The lines below, from the first through the one containing "Super P-Force Oral Jelly雙效果凍偉哥完整", are to be given again exactly, with pictures left out and nothing added.
'''
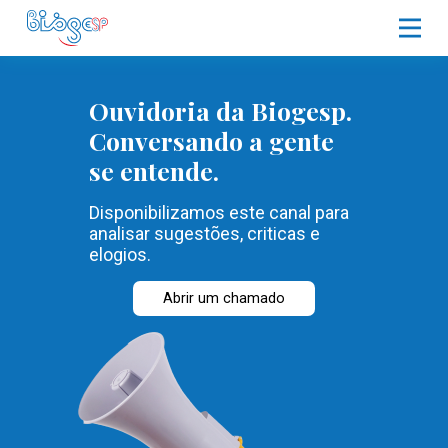
Ouvidoria da Biogesp.
Conversando a gente
se entende.
Disponibilizamos este canal para
analisar sugestões, criticas e
elogios.
Abrir um chamado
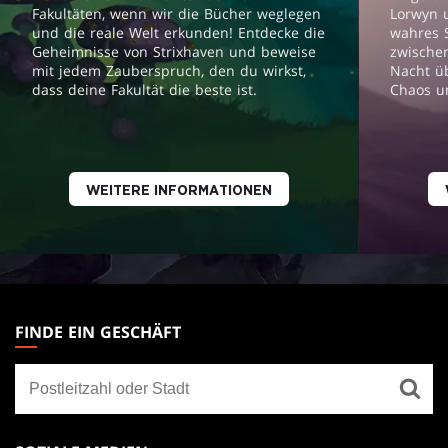
Fakultäten, wenn wir die Bücher weglegen
Lorwyn 
und die reale Welt erkunden! Entdecke die
wahres 
Geheimnisse von Strixhaven und beweise
zwische
mit jedem Zauberspruch, den du wirkst,
Nacht üb
dass deine Fakultät die beste ist.
Chaos u
WEITERE INFORMATIONEN
MAGIC:
THE
FINDE EIN GESCHÄFT
GATHERING
Finde
FOOTER
ein
Geschäft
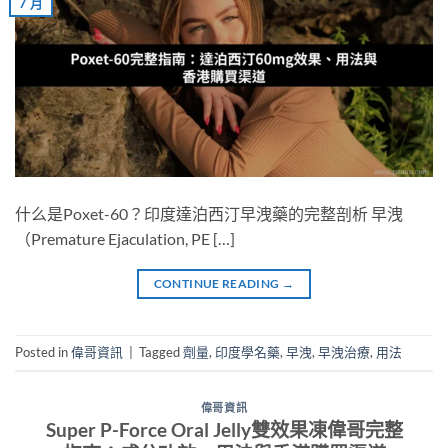
7 月
什么是Poxet-60？印度達泊西汀早洩藥的完整剖析 早洩
（Premature Ejaculation, PE […]
CONTINUE READING
→
Posted in
偉哥資訊
|
Tagged
劑量
,
印度學名藥
,
早洩
,
早洩治療
,
用法
偉哥資訊
Super P-Force Oral Jelly雙效果凍偉哥完整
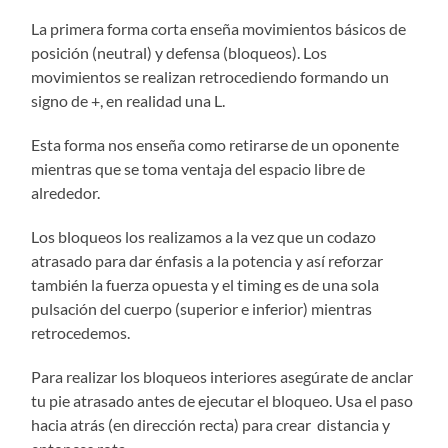
La primera forma corta enseña movimientos básicos de
posición (neutral) y defensa (bloqueos). Los
movimientos se realizan retrocediendo formando un
signo de +, en realidad una L.
Esta forma nos enseña como retirarse de un oponente
mientras que se toma ventaja del espacio libre de
alrededor.
Los bloqueos los realizamos a la vez que un codazo
atrasado para dar énfasis a la potencia y así reforzar
también la fuerza opuesta y el timing es de una sola
pulsación del cuerpo (superior e inferior) mientras
retrocedemos.
Para realizar los bloqueos interiores asegúrate de anclar
tu pie atrasado antes de ejecutar el bloqueo. Usa el paso
hacia atrás (en dirección recta) para crear distancia y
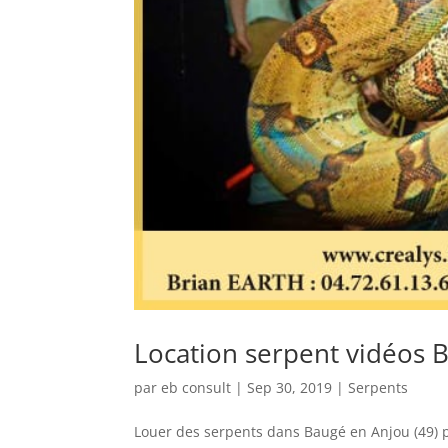
Location serpent vidéos 
par
eb consult
|
Sep 30, 2019
|
Serpents
Louer des serpents dans Baugé en Anjou (49) p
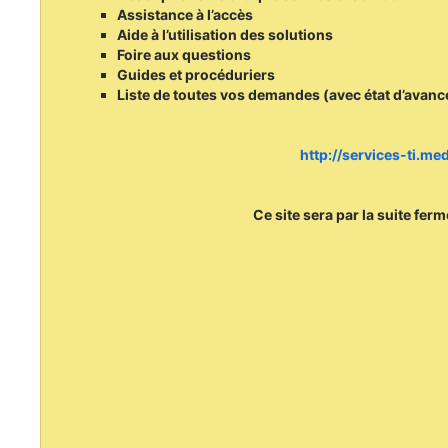
Assistance à l’accès
Aide à l’utilisation des solutions
Foire aux questions
Guides et procéduriers
Liste de toutes vos demandes (avec état d’avan
http://services-ti.m
Ce site sera par la suite fer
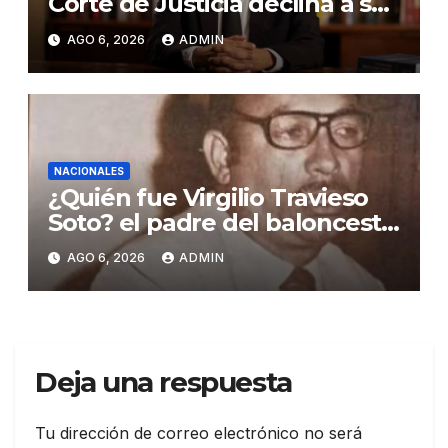
Corte de Justicia declina a ser
evaluado por el CNM
AGO 6, 2026
ADMIN
NACIONALES
¿Quién fue Virgilio Travieso
Soto? el padre del baloncesto
dominicano
AGO 6, 2026
ADMIN
Deja una respuesta
Tu dirección de correo electrónico no será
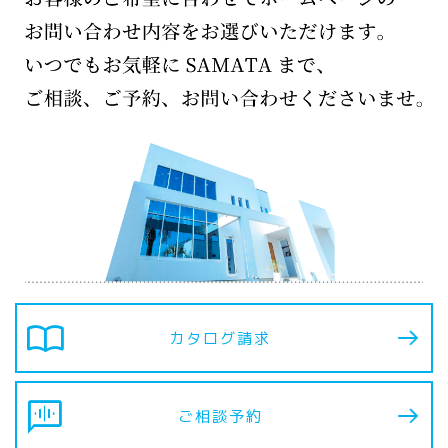
import_contacts
カタログ請求
voice_chat
ご相談予約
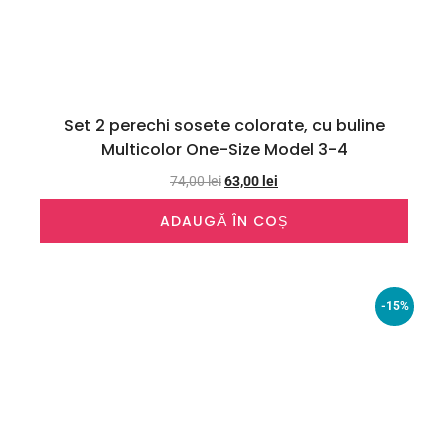
Set 2 perechi sosete colorate, cu buline
Multicolor One-Size Model 3-4
74,00
lei
63,00
lei
ADAUGĂ ÎN COȘ
-15%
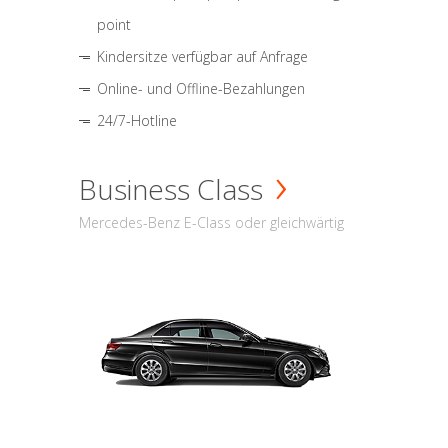
point
Kindersitze verfügbar auf Anfrage
Online- und Offline-Bezahlungen
24/7-Hotline
Business Class
Mercedes-Benz E-Class oder gleichwärtig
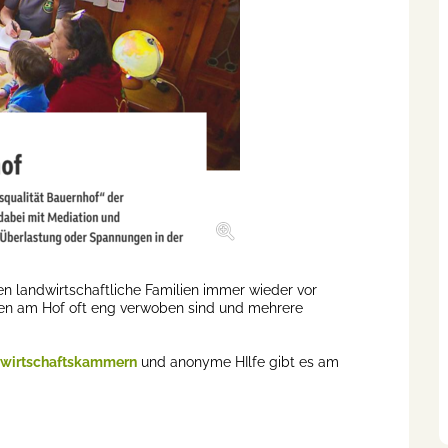
en landwirtschaftliche Familien immer wieder vor
ben am Hof oft eng verwoben sind und mehrere
dwirtschaftskammern
und anonyme HIlfe gibt es am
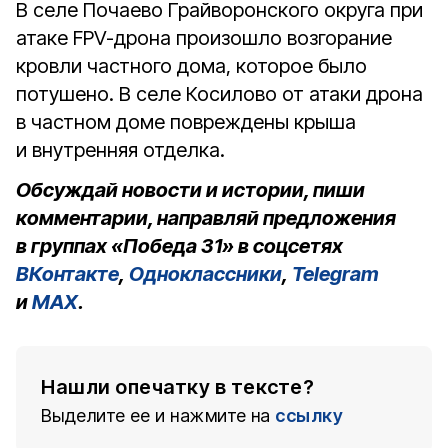
В селе Почаево Грайворонского округа при
атаке FPV-дрона произошло возгорание
кровли частного дома, которое было
потушено. В селе Косилово от атаки дрона
в частном доме повреждены крыша
и внутренняя отделка.
Обсуждай новости и истории, пиши
комментарии, направляй предложения
в группах «Победа 31» в соцсетях
ВКонтакте
,
Одноклассники
,
Telegram
и
MAX
.
Нашли опечатку в тексте?
Выделите ее и нажмите на
ссылку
'''
REPLY TO THE EXERCISE:
Ouvidoria da Biogesp.
Conversando a gente
se entende.
Disponibilizamos este canal para
analisar sugestões, criticas e
elogios.
Abrir um chamado
Fakultäten, wenn wir die Bücher weglegen
Lorwyn 
und die reale Welt erkunden! Entdecke die
wahres 
Geheimnisse von Strixhaven und beweise
zwische
mit jedem Zauberspruch, den du wirkst,
Nacht üb
dass deine Fakultät die beste ist.
Chaos u
WEITERE INFORMATIONEN
MAGIC:
THE
FINDE EIN GESCHÄFT
GATHERING
Finde
FOOTER
ein
Geschäft
7 月
什么是Poxet-60？印度達泊西汀早洩藥的完整剖析 早洩
（Premature Ejaculation, PE […]
CONTINUE READING
→
Posted in
偉哥資訊
|
Tagged
劑量
,
印度學名藥
,
早洩
,
早洩治療
,
用法
偉哥資訊
Super P-Force Oral Jelly雙效果凍偉哥完整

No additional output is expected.